Even to this day I still feel pangs of love for my dolls; as I was cleaning my room in my parent's house, I really couldn't bear to part with a few old friends.

Those tween years were a sad time for me, because I was just so painfully conscious that it would all very soon be lost. I wonder if she, too is sad, or whether, blessedly, she feels more ready for the onslought of hormones and high school girl-politics than I was. I hope she is.

On the way home we stopped overnight in New York, and her sole request in all of Manhattan was to go see F.A.O. Schwartz to play on the big piano. When we did get around to mid-town and I showed her the store, she did all but jump up and down. Annie is already pretty tall for her age, and it was immediately clear that she was one of the rare few tweens onsight. So she looked, did not touch. Admired, but did not express any want. She wished to see the big piano, which was shown in the Tom Hanks movie BIG, which she'd seen once on TV. When I saw her wait on line to go on the piano, she seemed pretty sad. I told her that I didn't want to take off my shoes, so she'd have to go alone (and besides, I had to get it on film!). She must have felt a bit like Tom Hanks did in that film, torn between the person her impulses say she is, and the person she is inevitably becoming. I hope she takes her time.

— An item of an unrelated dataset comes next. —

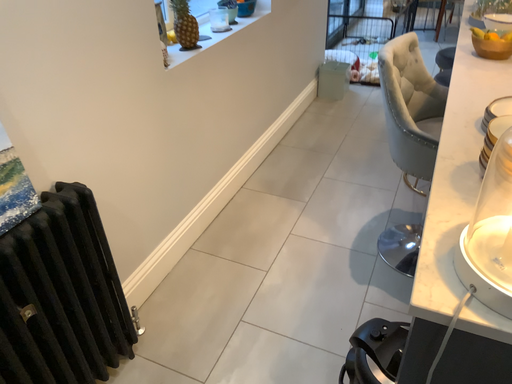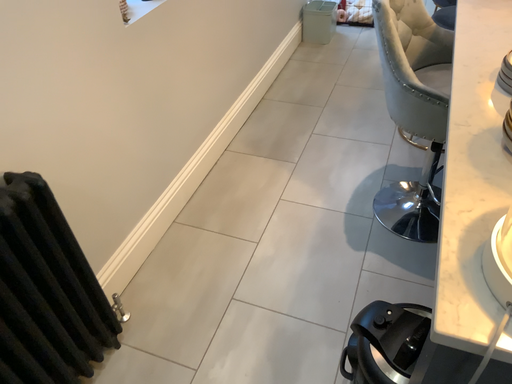 Question: Which way did the camera rotate in the video?

Choices:
 (A) rotated downward
 (B) rotated upward

Answer: (A)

Here's the movie of her on the piano, taken with my new camera that adds a beautiful vintage-y haze to all the pictures and videos it takes. It's actually really difficult for me to watch how she hesitates, teeters between really wanting to just play, and being aware that she's taller, older, too "big" for this (and also in front of a camera).

1 comment:

Elizabeth said...

Yes, there she is, teetering right on the cusp. Such a big change ahead of her and so many of us fall into it with a hard thump. Sigh.